In case of non-compliance by investigation authorities with these requirements and frivolous arrest (detention) of the minor the court should change or cancel this measure of restraint.

Proceeding from the specific facts of the case and weight of crime, taking into account data on the identity of the minor, and also conditions of his life and life, the relations with parents the court based on Art. 108 of the Code of Criminal Procedure of the Kyrgyz Republic can apply as measure of restraint its transfer under supervision of parents, guardians, custodians or other credible persons, and also representatives of special child care facilities, and the closed child care facilities which are brought up in - under supervision of administration of these organizations.
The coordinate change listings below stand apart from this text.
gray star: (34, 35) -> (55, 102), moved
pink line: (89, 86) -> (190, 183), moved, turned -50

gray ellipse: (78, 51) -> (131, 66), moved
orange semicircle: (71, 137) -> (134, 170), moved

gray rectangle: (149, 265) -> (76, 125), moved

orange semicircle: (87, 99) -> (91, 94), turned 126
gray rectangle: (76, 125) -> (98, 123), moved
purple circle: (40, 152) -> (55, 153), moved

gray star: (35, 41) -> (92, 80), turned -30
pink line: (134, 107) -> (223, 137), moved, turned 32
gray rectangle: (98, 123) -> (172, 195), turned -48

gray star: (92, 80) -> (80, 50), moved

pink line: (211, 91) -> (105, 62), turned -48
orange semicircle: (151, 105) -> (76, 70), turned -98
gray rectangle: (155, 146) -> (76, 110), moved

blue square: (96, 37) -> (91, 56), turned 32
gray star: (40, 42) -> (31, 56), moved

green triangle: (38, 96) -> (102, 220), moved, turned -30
3. Courts should mean that according to item 4 of the Art. 40, item 1 of Art. 43 and item 4 of Art. 46 of the Code of Criminal Procedure of the Kyrgyz Republic in case of investigation participation of the defender (lawyer) and legal representative of the minor surely from the moment of the actual detention, and in case of legal proceedings - irrespective of whether the defendant reached age of majority by this time. This rule belongs also to cases when person is accused of crimes, one of which is made by it aged up to 18 years, and another - after attainment of majority. Participation of the teacher or psychologist in case of interrogation of the minors of the suspect, person accused, defendant which did not reach sixteen-year age, and also reached this age on recognized mentally retarded is also obligatory (Art. 396 of the Code of Criminal Procedure of the Kyrgyz Republic).

It must be kept in mind that the right of defense exercised according to Art. 20 of the Code of Criminal Procedure of the Kyrgyz Republic provides possibility of participation in consideration of the case in court along with the defender (lawyer) of close relatives or other legal representatives of the minor (Art. 398 of the Code of Criminal Procedure of the Kyrgyz Republic).

According to Art. 7 of item 7.1 of the Minimum standard rules of the UN, the concerning administrations of law concerning minors ("The Beijing rules") the basic procedural guarantees, such as presumption of innocence, the right to be informed of the brought charge, the right to refusal to give evidences, the right to have the lawyer, the right to presence of parents or the guardian, the right to confrontation with witnesses both their cross-examination and the right to the appeal in higher instance shall be guaranteed at all stages of legal proceedings.

Non-compliance with requirements of the law on obligatory participation of the defender (lawyer), the teacher or the psychologist for minors on pretrial investigation and in judicial session shall be considered owing to Art. 349 of the Code of Criminal Procedure of the Kyrgyz Republic as the fundamental breach of the criminal procedure law attracting cancellation of sentence.